═════ Data supplied ═════

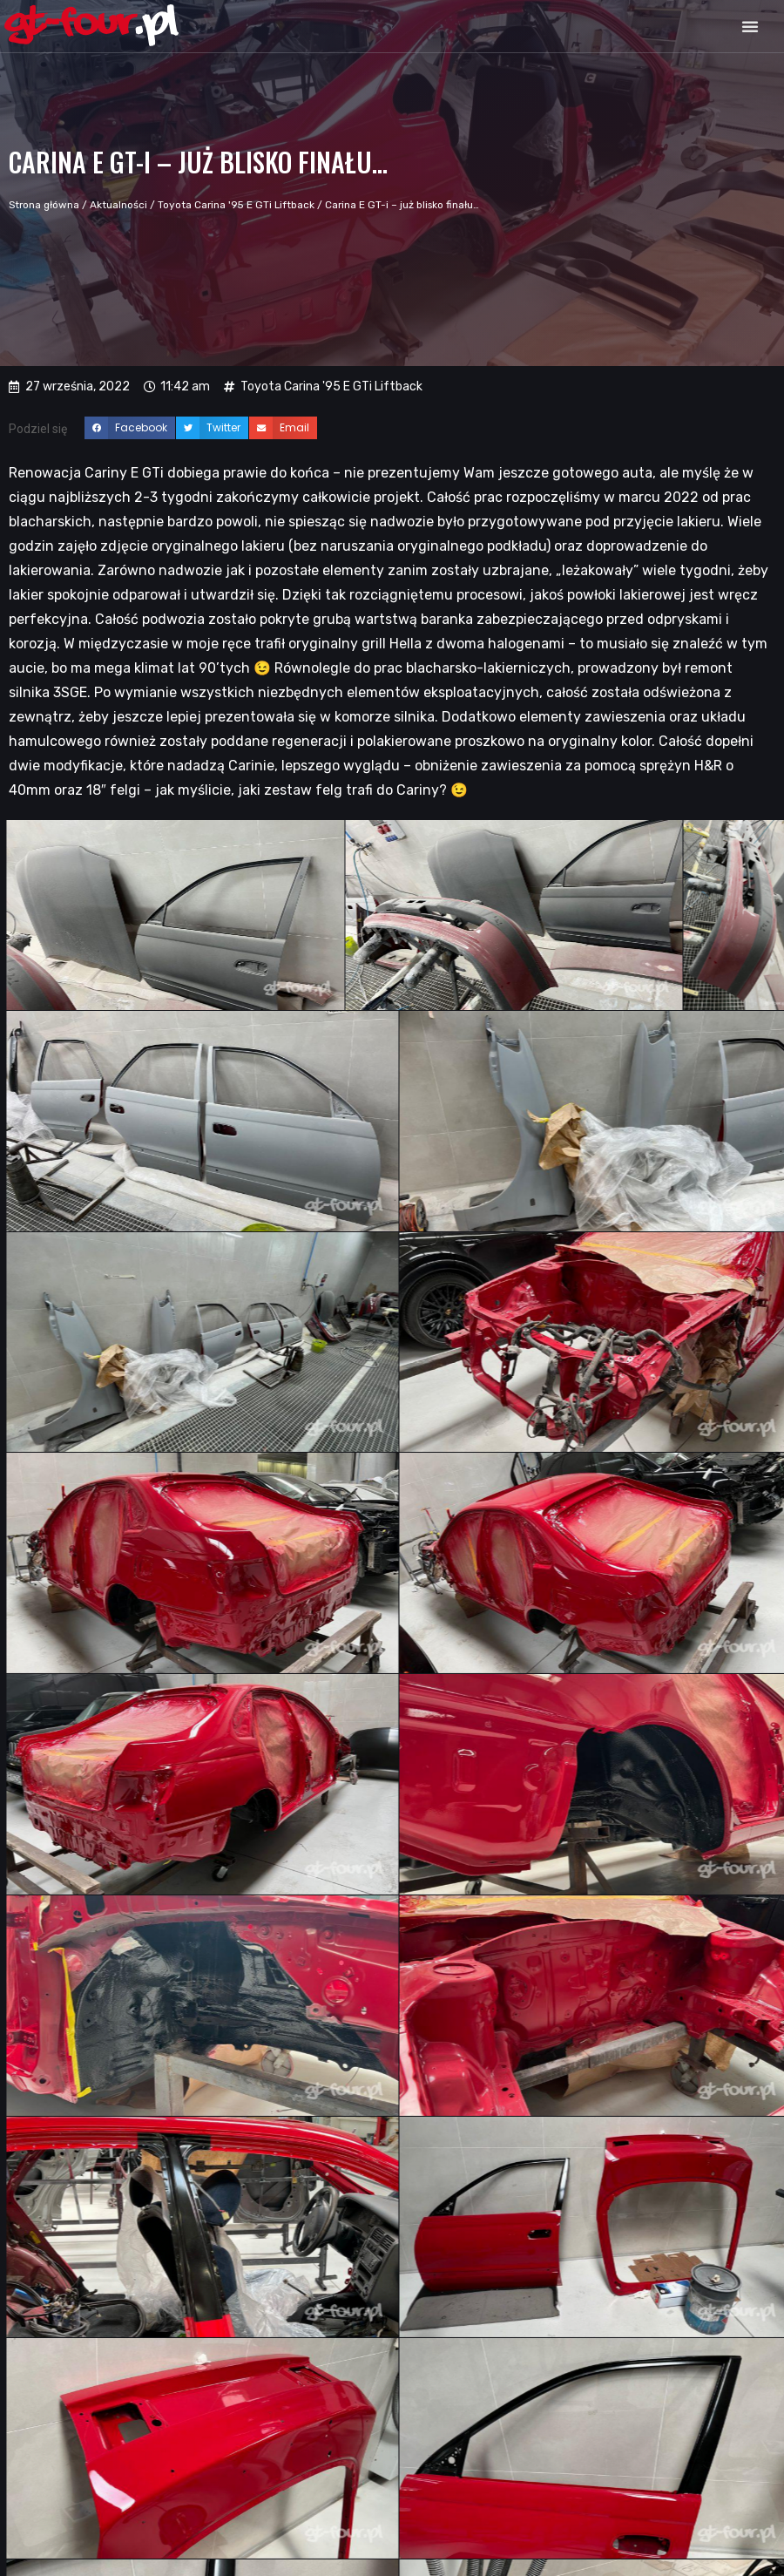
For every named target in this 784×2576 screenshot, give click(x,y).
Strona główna (44, 205)
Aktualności (118, 205)
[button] (750, 26)
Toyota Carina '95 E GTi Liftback (236, 205)
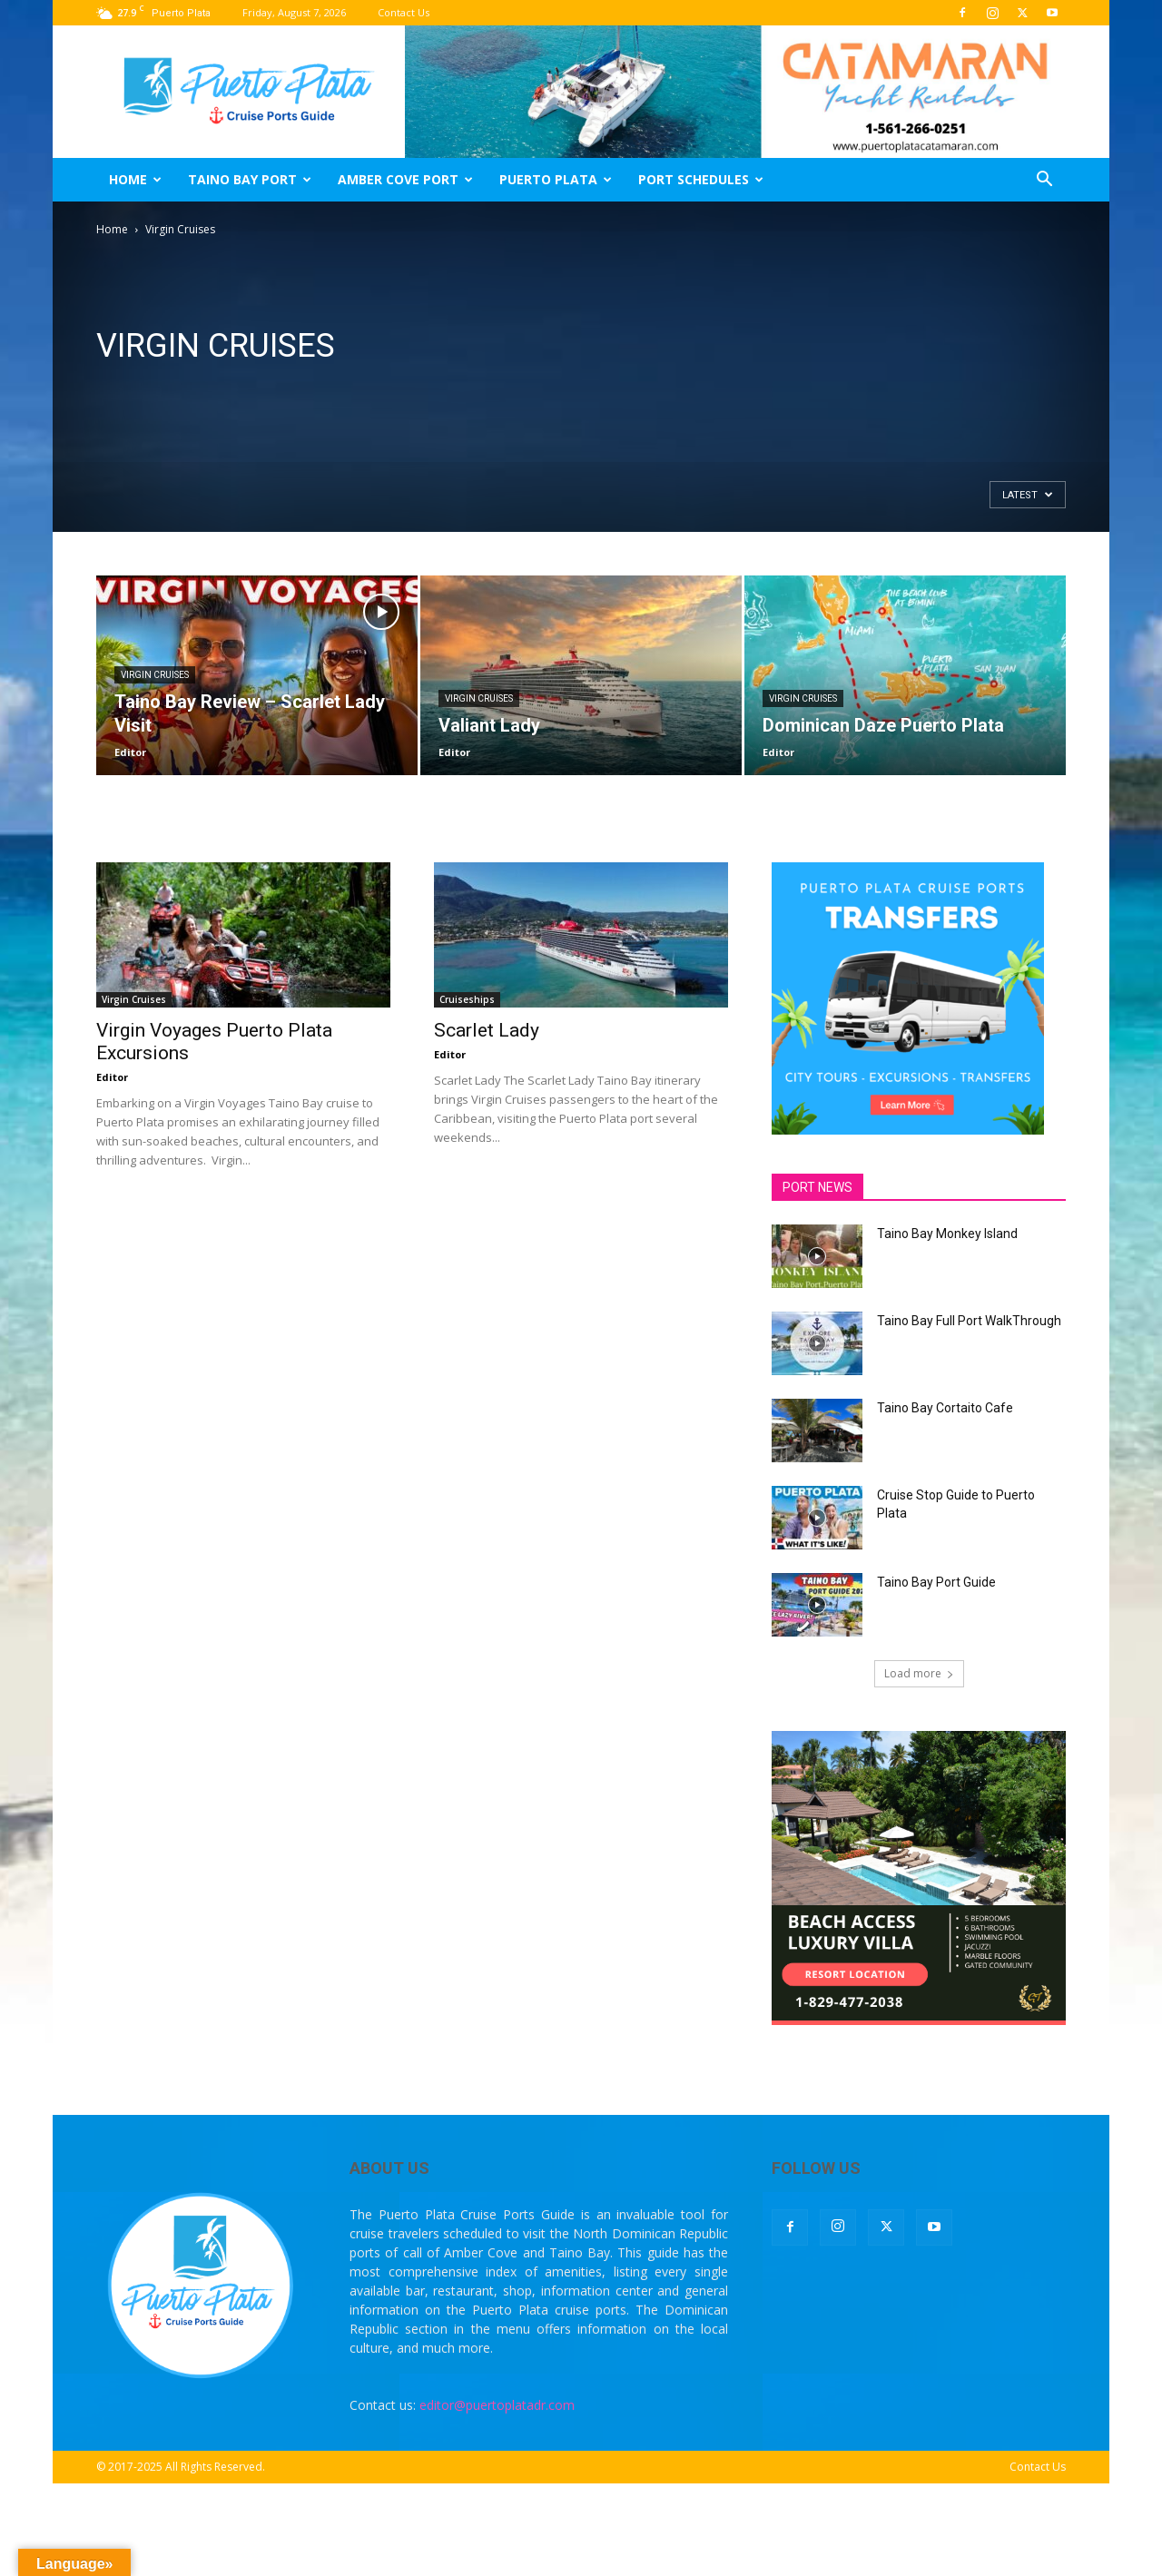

═════

Instructions for the task: Once the pictures are set aside, transcribe the remaining lines above exactly.

Exercise result:
For every named target in this 784×2576 screenshot, give click(x,y).
Strona główna (44, 205)
Aktualności (118, 205)
[button] (750, 26)
Toyota Carina '95 E GTi Liftback (236, 205)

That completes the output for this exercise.